┏━━

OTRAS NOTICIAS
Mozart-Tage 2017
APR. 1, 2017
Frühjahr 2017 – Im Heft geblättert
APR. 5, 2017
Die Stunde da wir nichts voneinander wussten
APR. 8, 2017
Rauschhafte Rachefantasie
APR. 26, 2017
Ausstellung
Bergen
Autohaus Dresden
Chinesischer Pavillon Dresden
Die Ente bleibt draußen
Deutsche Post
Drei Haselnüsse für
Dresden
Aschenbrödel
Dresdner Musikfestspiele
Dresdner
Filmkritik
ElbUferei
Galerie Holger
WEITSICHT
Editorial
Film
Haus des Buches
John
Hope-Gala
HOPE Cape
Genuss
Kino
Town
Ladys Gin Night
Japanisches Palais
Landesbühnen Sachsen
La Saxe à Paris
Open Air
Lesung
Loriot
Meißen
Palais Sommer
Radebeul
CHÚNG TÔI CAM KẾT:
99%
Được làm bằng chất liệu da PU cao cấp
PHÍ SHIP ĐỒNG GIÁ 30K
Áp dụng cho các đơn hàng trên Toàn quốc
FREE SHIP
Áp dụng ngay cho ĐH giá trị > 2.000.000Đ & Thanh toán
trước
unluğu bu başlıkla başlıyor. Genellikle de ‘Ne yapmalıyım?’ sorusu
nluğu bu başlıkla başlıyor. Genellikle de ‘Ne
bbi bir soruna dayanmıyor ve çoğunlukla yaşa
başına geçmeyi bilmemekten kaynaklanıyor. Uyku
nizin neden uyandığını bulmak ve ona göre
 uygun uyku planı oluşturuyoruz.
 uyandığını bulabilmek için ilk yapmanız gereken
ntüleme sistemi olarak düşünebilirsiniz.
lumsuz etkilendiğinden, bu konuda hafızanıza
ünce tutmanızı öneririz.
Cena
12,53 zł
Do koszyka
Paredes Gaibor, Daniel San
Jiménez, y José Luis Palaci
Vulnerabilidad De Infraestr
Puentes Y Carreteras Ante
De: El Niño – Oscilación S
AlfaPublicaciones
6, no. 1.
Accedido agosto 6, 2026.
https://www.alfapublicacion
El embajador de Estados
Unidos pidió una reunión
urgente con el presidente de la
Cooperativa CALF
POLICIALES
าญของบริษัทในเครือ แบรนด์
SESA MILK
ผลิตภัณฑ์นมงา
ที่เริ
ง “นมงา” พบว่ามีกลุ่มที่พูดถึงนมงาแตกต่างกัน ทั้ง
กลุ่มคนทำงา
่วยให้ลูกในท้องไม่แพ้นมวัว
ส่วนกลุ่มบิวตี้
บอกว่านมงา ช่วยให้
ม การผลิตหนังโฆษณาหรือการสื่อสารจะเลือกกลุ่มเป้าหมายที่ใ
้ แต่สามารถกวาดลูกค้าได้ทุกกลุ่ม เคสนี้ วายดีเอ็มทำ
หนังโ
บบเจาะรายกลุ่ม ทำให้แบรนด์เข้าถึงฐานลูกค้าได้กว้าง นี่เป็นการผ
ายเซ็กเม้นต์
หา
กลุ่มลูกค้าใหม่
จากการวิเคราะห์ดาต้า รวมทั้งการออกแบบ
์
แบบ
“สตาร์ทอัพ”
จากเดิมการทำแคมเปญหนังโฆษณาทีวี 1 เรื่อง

┗━━

WHAT TO WORK ON. Gather each line from the listing above that holds "Dresden".

THE ANSWER.
Autohaus Dresden
Chinesischer Pavillon Dresden
Dresden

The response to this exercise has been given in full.